_Task brief_
Below this line is a set of entries; quote exactly the lines from the line that contains "избегнувањето станува ваша" to the line that contains "немирисувани може да", both lines included.
[Extracted material]
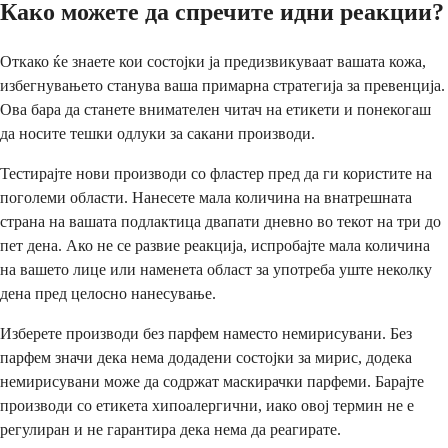
Како можете да спречите идни реакции?
Откако ќе знаете кои состојки ја предизвикуваат вашата кожа,
избегнувањето станува ваша примарна стратегија за превенција.
Ова бара да станете внимателен читач на етикети и понекогаш
да носите тешки одлуки за сакани производи.
Тестирајте нови производи со фластер пред да ги користите на
поголеми области. Нанесете мала количина на внатрешната
страна на вашата подлактица двапати дневно во текот на три до
пет дена. Ако не се развие реакција, испробајте мала количина
на вашето лице или наменета област за употреба уште неколку
дена пред целосно нанесување.
Изберете производи без парфем наместо немирисувани. Без
парфем значи дека нема додадени состојки за мирис, додека
немирисувани може да содржат маскирачки парфеми. Барајте
производи со етикета хипоалергични, иако овој термин не е
регулиран и не гарантира дека нема да реагирате.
[/Extracted material]
_Your solution_
избегнувањето станува ваша примарна стратегија за превенција.
Ова бара да станете внимателен читач на етикети и понекогаш
да носите тешки одлуки за сакани производи.
Тестирајте нови производи со фластер пред да ги користите на
поголеми области. Нанесете мала количина на внатрешната
страна на вашата подлактица двапати дневно во текот на три до
пет дена. Ако не се развие реакција, испробајте мала количина
на вашето лице или наменета област за употреба уште неколку
дена пред целосно нанесување.
Изберете производи без парфем наместо немирисувани. Без
парфем значи дека нема додадени состојки за мирис, додека
немирисувани може да содржат маскирачки парфеми. Барајте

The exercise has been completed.